Outro ponto central da decisão é a incompatibilidade entre o método amostral informado — baseado em setores censitários — e o instrumento de coleta utilizado, que não registra dados territoriais mínimos, como bairro ou localidade dos entrevistados. Para o desembargador, essa falha torna a metodologia “materialmente inexequível”, comprometendo a representatividade dos dados.

A decisão também aponta inconsistências na ponderação estatística da pesquisa, que utilizaria um “fator 1”, o que, na prática, anularia qualquer ajuste na amostra. Além disso, há críticas ao uso genérico de fontes de dados e ao descompasso entre o objeto declarado da pesquisa — intenção de voto — e o conteúdo do questionário, que inclui avaliação de governo e outros temas não registrados previamente.

O desembargador ressaltou que pesquisas eleitorais exercem forte influência sobre o eleitorado e, por isso, devem obedecer rigorosamente aos critérios de transparência e consistência técnica previstos na legislação. Segundo ele, a divulgação de dados sem base metodológica adequada pode distorcer o processo democrático e comprometer a igualdade entre os candidatos.
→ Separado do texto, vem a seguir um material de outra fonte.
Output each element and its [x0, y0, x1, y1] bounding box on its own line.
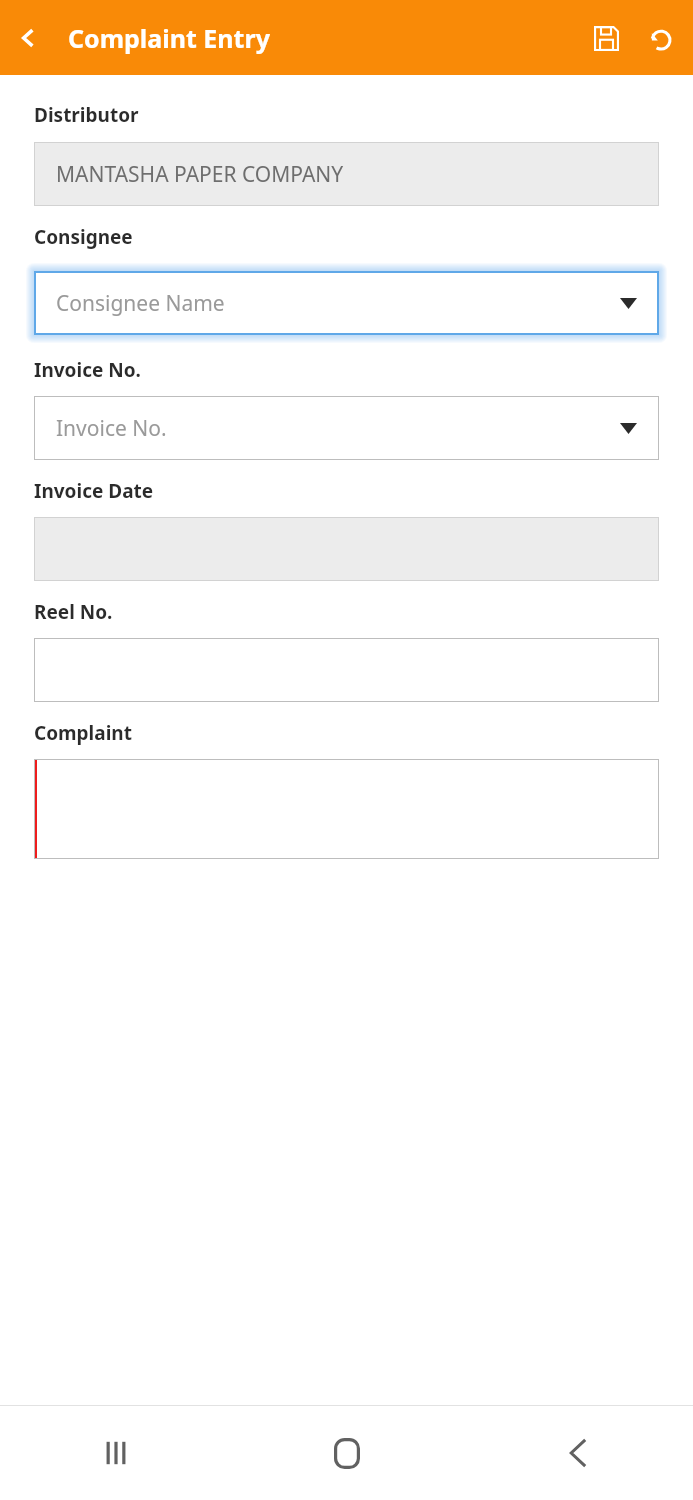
button[interactable]: Save	[583, 15, 629, 61]
staticText: Invoice No.	[56, 414, 167, 443]
staticText: Complaint	[34, 720, 132, 746]
button[interactable]: Invoice No.	[34, 396, 659, 460]
button[interactable]: Consignee Name	[34, 271, 659, 335]
button[interactable]	[34, 759, 659, 859]
button[interactable]	[34, 638, 659, 702]
button[interactable]: MANTASHA PAPER COMPANY	[34, 142, 659, 206]
staticText: MANTASHA PAPER COMPANY	[56, 160, 344, 189]
staticText: Consignee Name	[56, 289, 225, 318]
button[interactable]: Home	[231, 1406, 462, 1500]
button[interactable]: Reset	[637, 15, 683, 61]
staticText: Invoice Date	[34, 478, 154, 504]
staticText: Invoice No.	[34, 357, 141, 383]
button[interactable]: Recent apps	[0, 1406, 231, 1500]
button[interactable]: Back	[4, 14, 52, 62]
staticText: Reel No.	[34, 599, 113, 625]
staticText: Distributor	[34, 102, 139, 128]
button[interactable]: Back	[462, 1406, 693, 1500]
button[interactable]	[34, 517, 659, 581]
staticText: Complaint Entry	[68, 21, 270, 55]
staticText: Consignee	[34, 224, 133, 250]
A Corte considerou presentes os requisitos legais para concessão da liminar — a probabilidade do direito e o risco de dano —, especialmente diante da proximidade da data prevista para divulgação da pesquisa, marcada para 2 de maio.

Com isso, fica proibida a divulgação, circulação ou compartilhamento dos resultados em qualquer meio de comunicação, incluindo redes sociais e veículos de imprensa, sob pena de multa diária de R$ 5 mil, limitada a R$ 50 mil.

O instituto responsável pela pesquisa foi notificado e terá prazo de dois dias para apresentar defesa. Após essa etapa, o processo será encaminhado ao Ministério Público Eleitoral para emissão de parecer antes do julgamento definitivo do caso.